吸血性とは獲物の体表面にストローのような針状の口を刺しこんで血を吸うか、噛み切るなど皮膚を傷つけて出てきた血を摂取するものを指す。痛みを感じない場合も少なくないが血液は血管を傷つけると固まってしまい吸い出せなくなることから、これを阻止する化学物質を注入することが多い。この凝固を抑える成分に対するアレルギー反応等でその部位に痒みや腫れを引き起こす。

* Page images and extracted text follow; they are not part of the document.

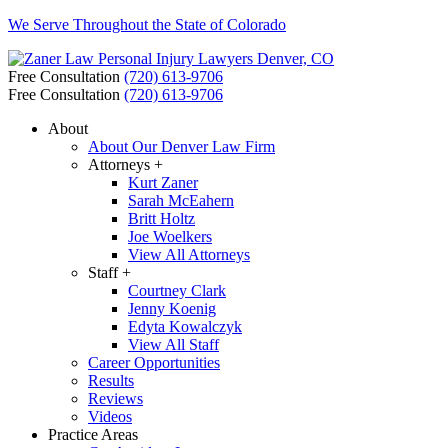
We Serve Throughout the State of Colorado
Free Consultation
(720) 613-9706
Free Consultation
(720) 613-9706
About
About Our Denver Law Firm
Attorneys +
Kurt Zaner
Sarah McEahern
Britt Holtz
Joe Woelkers
View All Attorneys
Staff +
Courtney Clark
Jenny Koenig
Edyta Kowalczyk
View All Staff
Career Opportunities
Results
Reviews
Videos
Practice Areas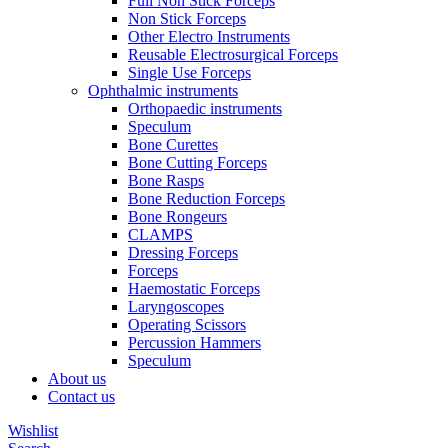
Full Non Stick Forceps
Non Stick Forceps
Other Electro Instruments
Reusable Electrosurgical Forceps
Single Use Forceps
Ophthalmic instruments
Orthopaedic instruments
Speculum
Bone Curettes
Bone Cutting Forceps
Bone Rasps
Bone Reduction Forceps
Bone Rongeurs
CLAMPS
Dressing Forceps
Forceps
Haemostatic Forceps
Laryngoscopes
Operating Scissors
Percussion Hammers
Speculum
About us
Contact us
Wishlist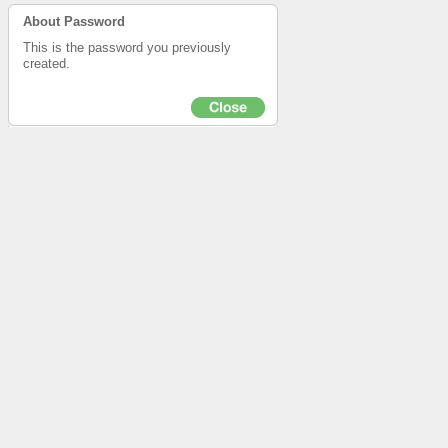
About Password
This is the password you previously
created.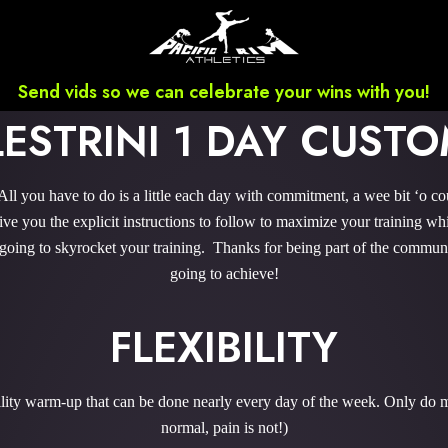
Send vids so we can celebrate your wins with you!
LESTRINI 1 DAY CUS
l you have to do is a little each day with commitment, a wee bit ‘o c
 you the explicit instructions to follow to maximize your training whi
 going to skyrocket your training. Thanks for being part of the commu
going to achieve!
FLEXIBILITY
bility warm-up that can be done nearly every day of the week. Only do m
normal, pain is not!)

寄生生物から見れば、吸血動物は血液を吸ってその種の動物個体間を移動することから、宿主間移動のための手段として利用できる。そのため、吸血動物を介して感染する寄生生物は少なくない。それが病原体の場合、吸血動物を介して感染が広がるので、そのような吸血動物をベクターという。は熱帯地方でマラリアなど多くの伝染病のベクターといえる。このような観点からも、吸血性昆虫を一般に衛生害虫のひとつとされている。

生活の型[編集]

血を吸う動物には、攻撃対象の動物のすぐそばに常駐するものと、離れた場所にいて、攻撃対象を探してやってくるものがある。例えばカやアブは前者である。後者にもいくつかの型があり、トコジラミは人家や動物の巣内にいて、その動物がそこに戻ってきたときに吸血のために接近する。ノミシラミは常に動物の体表にいて、必要に応じて吸血する。さらにマダニの場合には体表上で口吻を皮膚に突き刺して固着する。ノミやシラミ、マダニのような型は外部寄生虫といわれる。スナノミでは雌は皮膚に固着すると、次第に皮膚に覆われて内部寄生的になる。完全に体腔や血管中に侵入するような寄生虫については吸血動物とは基本的に言われない。因みにタガメも吸血していると思われがちだが、体外消化といって、口吻内に収納された口針を伸ばして消化液を注入し、液状となった肉質を吸収しているため、血液だけを吸っているわけではない。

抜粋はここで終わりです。